Jake Tapper is worried about efforts to ‘infringe’ on free speech, except when the speech is about Palestine

Jake Tapper is worried about efforts to ‘infringe’ on free speech, except when the speech is about Palestine

Jake Tapper and other mainstream U.S. media figures will wax poetic about free speech, but they ignore when advocates for Palestine are targeted, or even jailed, for speaking out.

By James North, Reposted from Mondoweiss, October 04, 2025

The other evening, the prominent U.S. cable newsreader Jake Tapper said something on a late-night talk show that was circulated widely and approvingly in the mainstream media. Tapper, commenting on the Trump administration’s (eventually unsuccessful) effort to remove comedian Jimmy Kimmel’s show from the airwaves, said the move was “the most direct infringement on free speech that I’ve seen in my lifetime.”

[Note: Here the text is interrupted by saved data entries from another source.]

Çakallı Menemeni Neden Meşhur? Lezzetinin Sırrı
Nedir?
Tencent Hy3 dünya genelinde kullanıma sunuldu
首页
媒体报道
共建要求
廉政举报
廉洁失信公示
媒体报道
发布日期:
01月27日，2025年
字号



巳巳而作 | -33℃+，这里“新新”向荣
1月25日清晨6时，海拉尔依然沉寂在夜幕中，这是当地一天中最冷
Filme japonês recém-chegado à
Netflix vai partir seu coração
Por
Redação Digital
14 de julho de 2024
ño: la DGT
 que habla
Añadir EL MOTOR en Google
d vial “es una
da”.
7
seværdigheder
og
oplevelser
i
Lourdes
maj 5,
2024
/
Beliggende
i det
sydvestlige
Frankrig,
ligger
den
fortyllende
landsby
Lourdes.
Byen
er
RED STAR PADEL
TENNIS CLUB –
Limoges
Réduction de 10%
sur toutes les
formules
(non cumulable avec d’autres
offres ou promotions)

Tapper’s viral comment and its widespread approval in mainstream circles are terribly misleading. Since October 7, 2023, people who spoke out for Palestinian human rights and against Israel’s genocidal campaign in Gaza have been jailed and, in some cases, threatened with deportation for their words alone. But even earlier, the government repressed people in America solely for what they said. Here’s just one major example; there are legal penalties in a majority of American states to even advocate for the nonviolent movement for Boycott Divestment and Sanctions (BDS). 

What’s encouraging, though, is that a Reagan-appointed federal judge has just issued a blistering opinion that rejects the Trump administration’s efforts to deny First Amendment rights to non-citizens. Judge William G. Young, on September 30, ruled against “the administration’s efforts to systematically silence noncitizens in academia who protested in support of Palestinians.”

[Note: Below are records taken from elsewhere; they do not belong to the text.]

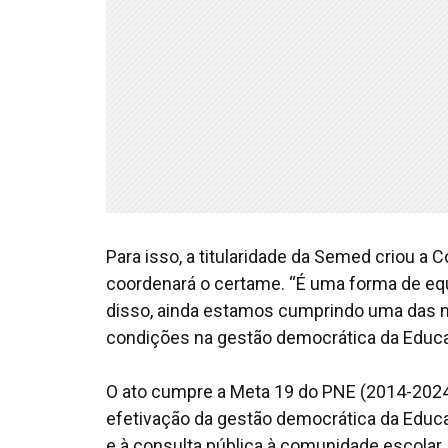
Para isso, a titularidade da Semed criou 
coordenará o certame. “É uma forma de equi
disso, ainda estamos cumprindo uma das m
condições na gestão democrática da Educação
O ato cumpre a Meta 19 do PNE (2014-2024
efetivação da gestão democrática da Educa
e à consulta pública à comunidade escolar,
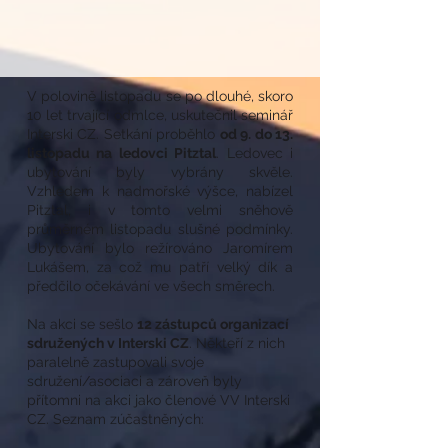
V polovině listopadu se po dlouhé, skoro
10 let trvající odmlce, uskutečnil seminář
Interski CZ. Setkání proběhlo
od 9. do 13.
listopadu na ledovci Pitztal
. Ledovec i
ubytování byly vybrány skvěle.
Vzhledem k nadmořské výšce, nabízel
Pitztal, i v tomto velmi sněhově
průměrném listopadu slušné podmínky.
Ubytování bylo režírováno Jaromírem
Lukášem, za což mu patří velký dík a
předčilo očekávání ve všech směrech.
Na akci se sešlo
12 zástupců organizací
sdružených v Interski CZ
. Někteří z nich
paralelně zastupovali svoje
sdružení/asociaci a zároveň byly
přítomni na akci jako členové VV Interski
CZ. Seznam zúčastněných:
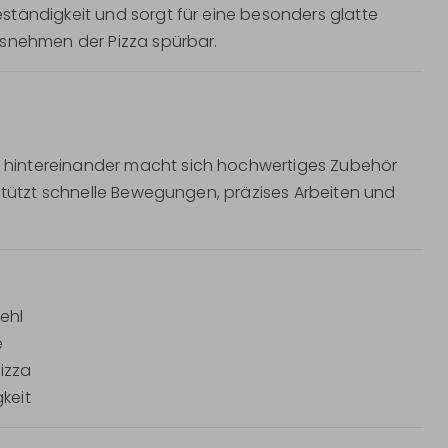
ständigkeit und sorgt für eine besonders glatte
usnehmen der Pizza spürbar.
hintereinander macht sich hochwertiges Zubehör
rstützt schnelle Bewegungen, präzises Arbeiten und
ehl
e
izza
keit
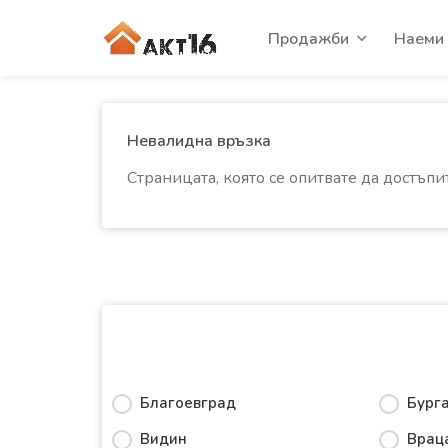
Продажби
Наеми
Невалидна връзка
Страницата, която се опитвате да достъпи
Благоевград
Бург
Видин
Врац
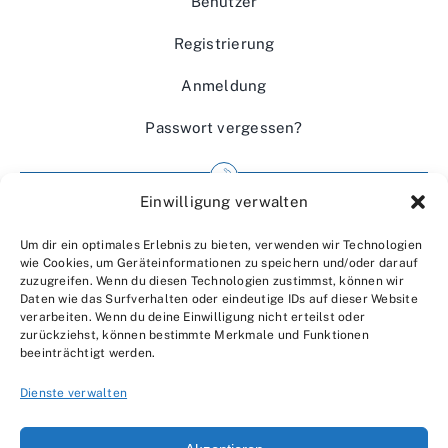
Benutzer
Registrierung
Anmeldung
Passwort vergessen?
Einwilligung verwalten
Impressum
Um dir ein optimales Erlebnis zu bieten, verwenden wir Technologien
Wir über uns
wie Cookies, um Geräteinformationen zu speichern und/oder darauf
zuzugreifen. Wenn du diesen Technologien zustimmst, können wir
Kontakt
Daten wie das Surfverhalten oder eindeutige IDs auf dieser Website
verarbeiten. Wenn du deine Einwilligung nicht erteilst oder
Datenschutzerklärung
zurückziehst, können bestimmte Merkmale und Funktionen
beeinträchtigt werden.
AGBs
Dienste verwalten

Over the past few years, mainstream media figures like Jake Tapper have insufficiently reported on these serious government “direct infringements on free speech.” And yet there can be no doubt that Trump’s assault on the First Amendment has frightened ordinary people, and surely stifled free debate. 

Let’s recall just one example of government repression, of a 30-year-old student at Tufts University named Rümeysa Öztürk. On March 26, six plainclothes officers rousted her on the street, arrested her, and jailed her for the next 7 weeks. Why? She (and 3 others) had written an article in the Tufts student newspaper calling for the university to divest from companies that had ties to Israel, and to recognize “Palestinian genocide.” Ms. Öztürk has not planned or advocated violence, and has written nothing that could even be distorted into a charge of “antisemitism.” She is not an American citizen, but under Judge Young’s ruling, she is still supposed to be protected by the First Amendment.

But since then, how many foreign students and other U.S. noncitizens have kept quiet because of fear? 

What’s more, not all threats to free speech about Palestine have come directly from the Trump administration. Kori Davis, who works at PEN America, an organization supposedly devoted to protecting free speech, posted at this site last March that his superiors first interrogated him about views he put on the organization’s listserv channel, and then fired him! Davis’s posting on a private listserv channel is hardly the equivalent of comedian Jimmy Kimmel’s national TV audience, but his views were still stifled.

But it is arguably the longstanding successful campaign to squelch discussion of BDS that has had one of the most sinister impacts on freedom of speech. Pro-Palestinian voices have been smeared for decades as dangerously pro-violence, and BDS’s strong nonviolent approach is surely part of the reason Israel’s defenders here in the U.S. have fought so hard to suppress any discussion of the proposal.

So far, 38 states have passed anti-BDS legislation. Its advocates say the laws don’t inhibit freedom of speech. But the highly respected American Civil Liberties Union disagrees. The ACLU says that anti-BDS laws are designed to discriminate against disfavored political expression, “which is why two federal courts and several prominent First Amendment scholars have agreed that these laws violate the First Amendment.” 


James North is a reporter for Mondoweiss.